These chicken enmoladas are fried tortillas dipped in mole sauce and then stuffed with freshly cooked chicken. Topped with queso fresco and sesame seeds these enmoladas are an authentic Mexican treat!
Place chicken in a pot with plenty of water. Add oregano, onion, garlic, and salt.
Cook until nicely tender (about 1 hour).
Remove the pieces from the pot and strain the broth.
Allow the chicken to cool down and shred it. Cover and set everything aside.
Place mole paste in a medium cooking pan along with 2 ½ cups of chicken cooking broth, chocolate, and cinnamon powder.
Bring to a gentle simmer and cook the mole sauce for 5 minutes until there are no lumps left and it has a thick gravy-like texture.
Adjust seasonings if needed and turn off the heat.
In a small bowl mix 1 cup of crumbled cheese and diced onion. Set aside.
Heat up ½ inch of oil in a frying pan and slightly fry the tortillas on both sides.
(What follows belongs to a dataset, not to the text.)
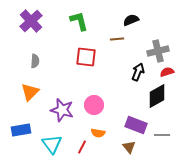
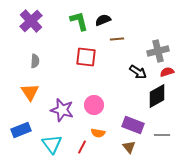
black semicircle: moved 28 px left
black arrow: rotated 102 degrees clockwise
orange triangle: rotated 18 degrees counterclockwise
purple rectangle: moved 3 px left
blue rectangle: rotated 12 degrees counterclockwise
Place fried tortillas on a paper-lined plate to absorb excess oil.
Assemble enmoladas
Dip a tortilla in the warm mole sauce until is nicely coated on both sides.
Place the tortilla on a plate and add some shredded chicken then top with a bit of onion and cheese mixture.
Roll or fold the stuffed tortilla and place it on a serving plate. Repeat the steps until all tortillas are used.
Pour more mole sauce on top of the enmoladas and spread it with the back of a spoon.
Top with sliced onions, more cheese, and a good sprinkle of toasted sesame seeds.
Serve immediately.
Notes
Mole sauce gets thicker as it cools down, if that’s the case, just warm it up with a splash of chicken broth to loosen it up.
Instead of frying the tortillas, you can warm them on a comal or skillet until nicely pliable.
If tortillas break when you coat them in the sauce is because they need to be fried a little longer.
Don’t be tempted to assemble the tortillas without dipping them into the sauce first. Coating the whole tortilla yields juicier and plump mole enchiladas because the sauce goes also inside.